## Your objective
Within the records that follow, find every line containing the string "Saint". Copy those lines.
:: Material for this exercise ::
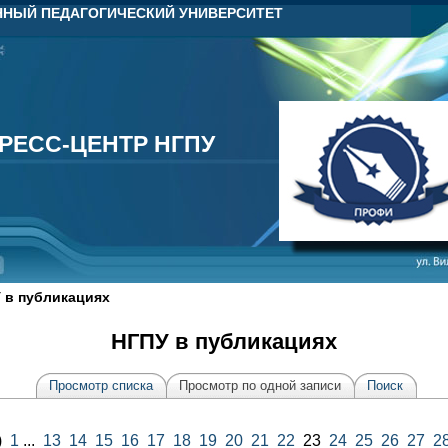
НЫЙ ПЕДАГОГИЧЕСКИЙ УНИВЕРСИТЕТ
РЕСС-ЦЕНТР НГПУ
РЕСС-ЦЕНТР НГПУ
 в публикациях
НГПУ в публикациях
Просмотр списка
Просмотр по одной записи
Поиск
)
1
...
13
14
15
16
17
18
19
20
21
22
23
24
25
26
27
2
:::
:: Material for this exercise ::
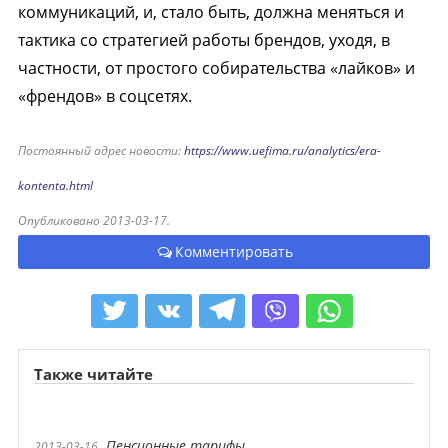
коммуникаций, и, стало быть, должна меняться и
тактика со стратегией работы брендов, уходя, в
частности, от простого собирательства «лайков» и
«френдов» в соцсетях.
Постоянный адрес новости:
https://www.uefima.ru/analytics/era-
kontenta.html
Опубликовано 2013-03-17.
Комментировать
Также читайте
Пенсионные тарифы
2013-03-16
:::
:: Material for this exercise ::
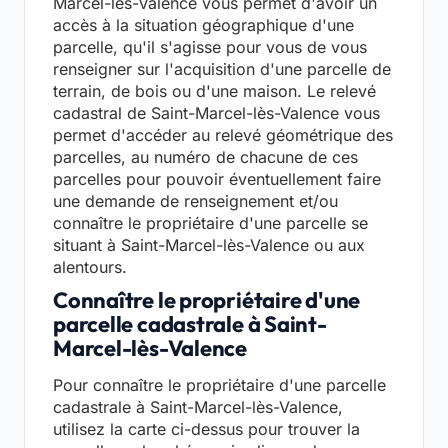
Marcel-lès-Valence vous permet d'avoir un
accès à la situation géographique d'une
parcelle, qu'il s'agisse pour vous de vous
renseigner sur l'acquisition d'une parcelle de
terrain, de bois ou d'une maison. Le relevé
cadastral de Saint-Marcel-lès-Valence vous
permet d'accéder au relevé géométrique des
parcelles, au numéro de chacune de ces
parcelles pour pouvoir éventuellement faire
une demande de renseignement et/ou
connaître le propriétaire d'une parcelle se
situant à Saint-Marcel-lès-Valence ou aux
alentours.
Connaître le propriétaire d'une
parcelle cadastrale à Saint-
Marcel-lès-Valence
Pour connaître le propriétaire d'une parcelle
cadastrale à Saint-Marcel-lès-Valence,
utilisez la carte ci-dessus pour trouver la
:::
## Your response
cadastral de Saint-Marcel-lès-Valence vous
situant à Saint-Marcel-lès-Valence ou aux
parcelle cadastrale à Saint-
cadastrale à Saint-Marcel-lès-Valence,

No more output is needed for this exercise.